Outdoor Ice Skating in Vancouver 100 Years Ago (PHOTOS)
byTemperatures have been below zero for a little while now so outdoor ice skating in Vancouver is taking centre stage. Let’s take a look back at the City of Vancouver Archives at this winter activity over the years:
Outdoor Ice Skating in Vancouver
People have been enjoying outdoor skating for the last century at least, when the conditions have been right. The Sunday Sun had a letter to the editor in 1936 urging the city and park board to create safe skating surfaces outdoors (see clipping to the right).
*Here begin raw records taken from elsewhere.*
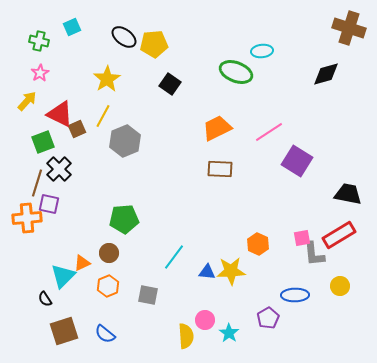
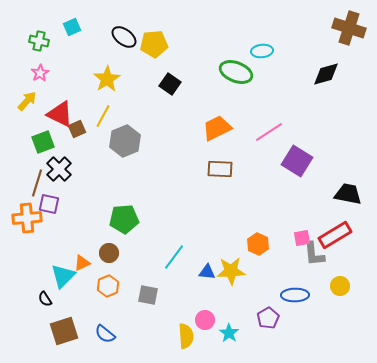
red rectangle at (339, 235): moved 4 px left
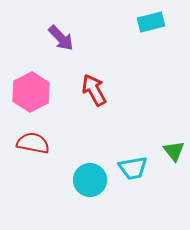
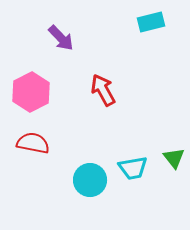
red arrow: moved 9 px right
green triangle: moved 7 px down
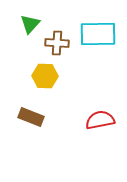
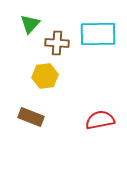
yellow hexagon: rotated 10 degrees counterclockwise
Back in 1962 an article in The Sunday Sun announced that Coal Harbour froze over as did Beaver Lake and Lost Lagoon.
“By mid-morning about a quarter of an inch of ice covered the harbor in the area between the Burrard and the Royal Vancouver yacht clubs… …A thin coating of ice also formed on parts of False Creek and in Fisherman’s Cove in West Vancouver.”
On November 15, 1955 The Vancouver Sun published a public notice that it was unsafe to skate on Trout Lake however, Beaver Lake remained the only safe outdoor skating area in the city. In 1969 a post in The Sunday Sun warned residents that it was unsafe to skate at Lost Lagoon, Beaver Lake, and Trout Lake — a notice with which we are familiar in recent winters.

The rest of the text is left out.